The idea: Good, we have the following belief

There is a strong correlation between the population of a country and the results in the Olympic Games

is that something real, or am I fooling myself?

The material: To do this, I didn't need too many things, as I just took data from wikipedia about the medal count and the population.

The set-up: I calculated the following score for each country:

• gold medal = 1
  
• silver medal = 0.5
  
• bronze medal = 0.25
  

and then I got the list you can find at the end of this post. If we order it by total score (I preferred to order it by score/million people, which is more interesting), the list is not quite different from the original medal count, which is ordered by gold medals, then by silver medals, and then by bronze medals. China is still the number one, but United States is a bit nearer.

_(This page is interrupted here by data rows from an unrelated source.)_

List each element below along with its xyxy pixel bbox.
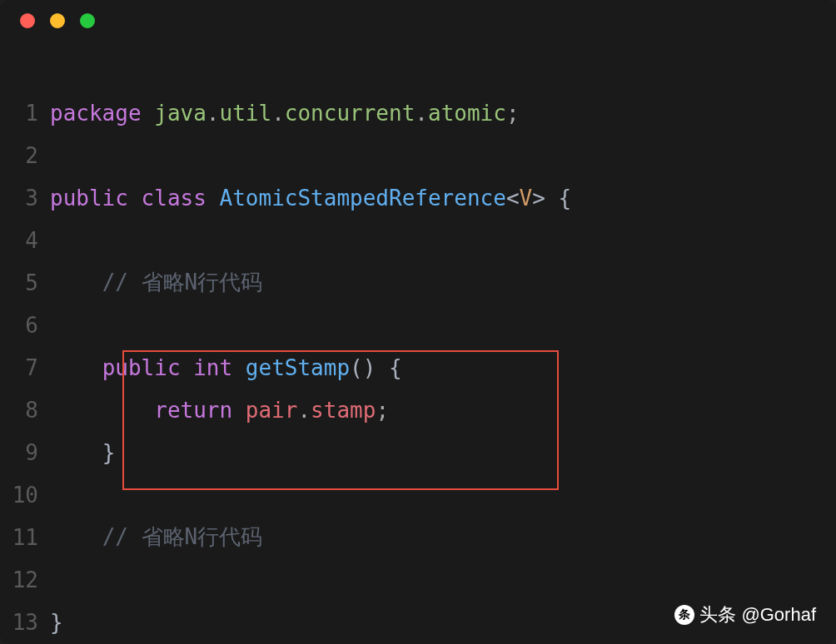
code-token: < xyxy=(506,186,520,211)
code-line: 6 xyxy=(8,304,828,346)
code-content[interactable]: // 省略N行代码 xyxy=(50,523,262,552)
code-content[interactable]: public int getStamp() { xyxy=(50,355,402,380)
line-number: 11 xyxy=(8,525,50,550)
code-token: atomic xyxy=(428,101,506,126)
code-token xyxy=(232,398,246,423)
code-token: () xyxy=(350,355,376,380)
code-token: package xyxy=(50,101,142,126)
watermark: 条 头条 @Gorhaf xyxy=(674,602,816,627)
code-token: // 省略N行代码 xyxy=(102,524,263,549)
watermark-handle: @Gorhaf xyxy=(741,604,816,626)
code-token xyxy=(232,355,246,380)
code-token: java xyxy=(154,101,207,126)
line-number: 9 xyxy=(8,440,50,465)
code-token: public xyxy=(102,355,181,380)
code-token: V xyxy=(520,186,533,211)
line-number: 1 xyxy=(8,101,50,126)
window-titlebar xyxy=(0,0,836,42)
code-line: 12 xyxy=(8,558,828,601)
code-token: { xyxy=(559,186,572,211)
line-number: 3 xyxy=(8,186,50,211)
line-number: 12 xyxy=(8,567,50,592)
code-token xyxy=(181,355,194,380)
line-number: 2 xyxy=(8,143,50,168)
code-token: { xyxy=(389,355,402,380)
line-number: 6 xyxy=(8,313,50,338)
code-line: 9 } xyxy=(8,431,828,473)
code-token: util xyxy=(220,101,272,126)
line-number: 5 xyxy=(8,270,50,295)
code-token: } xyxy=(50,610,63,635)
code-line: 3public class AtomicStampedReference<V> … xyxy=(8,176,828,219)
code-token: return xyxy=(154,398,232,423)
code-token xyxy=(376,355,389,380)
code-token: ; xyxy=(376,398,389,423)
code-line: 5 // 省略N行代码 xyxy=(8,261,828,304)
code-editor-window: 1package java.util.concurrent.atomic;23p… xyxy=(0,0,836,644)
line-number: 10 xyxy=(8,483,50,508)
code-token: pair xyxy=(246,398,298,423)
line-number: 4 xyxy=(8,228,50,253)
code-line: 11 // 省略N行代码 xyxy=(8,516,828,558)
watermark-source: 头条 xyxy=(699,602,736,627)
code-token xyxy=(50,440,102,465)
code-token: . xyxy=(207,101,220,126)
code-token xyxy=(128,186,142,211)
code-token: ; xyxy=(506,101,520,126)
code-editor[interactable]: 1package java.util.concurrent.atomic;23p… xyxy=(0,42,836,644)
code-line: 8 return pair.stamp; xyxy=(8,389,828,431)
code-line: 4 xyxy=(8,219,828,261)
code-line: 2 xyxy=(8,134,828,176)
line-number: 13 xyxy=(8,610,50,635)
code-token xyxy=(50,355,102,380)
code-token: getStamp xyxy=(246,355,350,380)
watermark-icon: 条 xyxy=(674,605,694,625)
code-token: . xyxy=(271,101,285,126)
code-token: class xyxy=(142,186,207,211)
code-token: int xyxy=(193,355,232,380)
code-content[interactable]: } xyxy=(50,440,115,465)
code-token xyxy=(207,186,220,211)
code-content[interactable]: // 省略N行代码 xyxy=(50,268,262,297)
code-content[interactable]: public class AtomicStampedReference<V> { xyxy=(50,186,571,211)
code-content[interactable]: package java.util.concurrent.atomic; xyxy=(50,101,520,126)
code-token xyxy=(50,270,102,295)
code-token: > xyxy=(532,186,545,211)
code-content[interactable]: return pair.stamp; xyxy=(50,398,389,423)
code-content[interactable]: } xyxy=(50,610,63,635)
minimize-icon[interactable] xyxy=(50,13,65,28)
code-token: stamp xyxy=(311,398,376,423)
code-token xyxy=(545,186,559,211)
close-icon[interactable] xyxy=(20,13,35,28)
code-token: public xyxy=(50,186,128,211)
code-token: AtomicStampedReference xyxy=(220,186,506,211)
code-token: concurrent xyxy=(285,101,416,126)
code-token: } xyxy=(102,440,116,465)
code-token xyxy=(142,101,155,126)
code-token: . xyxy=(297,398,311,423)
code-line: 7 public int getStamp() { xyxy=(8,346,828,389)
code-token xyxy=(50,524,102,549)
code-token xyxy=(50,398,154,423)
maximize-icon[interactable] xyxy=(80,13,95,28)
line-number: 7 xyxy=(8,355,50,380)
code-token: // 省略N行代码 xyxy=(102,270,263,295)
code-line: 1package java.util.concurrent.atomic; xyxy=(8,92,828,134)
line-number: 8 xyxy=(8,398,50,423)
code-token: . xyxy=(415,101,428,126)
code-line: 10 xyxy=(8,473,828,516)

Ordered by score/million people, we see that... Jamaica, with a score of almost 3 is leading! (It pays having good short distance runers) Then we have the Bahamas, Iceland... The first big country is Australia (which has been amazing about every sport that is related with water).

I have made the following graph showing the relation between my score and the population:



Clicking on the graph you will see the original size, with the name of each country for each cross. But anyway, you will not see too much, as most of the countries are piled up in one corner. Maybe you can see better in logarithmic scale:



I have added the linear fit calculated using Origin. If we have to trust in the Origin, the correlation coeficient is 0.398.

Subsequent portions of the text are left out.